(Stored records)
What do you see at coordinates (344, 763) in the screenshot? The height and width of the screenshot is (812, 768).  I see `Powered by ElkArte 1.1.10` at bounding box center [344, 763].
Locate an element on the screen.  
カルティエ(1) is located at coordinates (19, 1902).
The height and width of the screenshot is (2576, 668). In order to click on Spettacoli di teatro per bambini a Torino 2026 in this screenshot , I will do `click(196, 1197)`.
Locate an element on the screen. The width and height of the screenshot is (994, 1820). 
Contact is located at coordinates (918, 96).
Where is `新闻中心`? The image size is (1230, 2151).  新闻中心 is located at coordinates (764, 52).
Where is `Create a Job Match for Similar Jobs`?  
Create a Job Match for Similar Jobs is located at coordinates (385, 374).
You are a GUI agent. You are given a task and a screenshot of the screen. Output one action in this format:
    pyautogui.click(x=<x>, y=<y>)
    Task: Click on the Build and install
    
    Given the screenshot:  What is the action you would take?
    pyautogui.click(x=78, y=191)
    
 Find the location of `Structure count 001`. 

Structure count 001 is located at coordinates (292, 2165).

Your task ▸
Report every line in the data above in which the word "this" appears.

Task answer ▸
The height and width of the screenshot is (2576, 668). In order to click on Spettacoli di teatro per bambini a Torino 2026 in this screenshot , I will do `click(196, 1197)`.
You are a GUI agent. You are given a task and a screenshot of the screen. Output one action in this format:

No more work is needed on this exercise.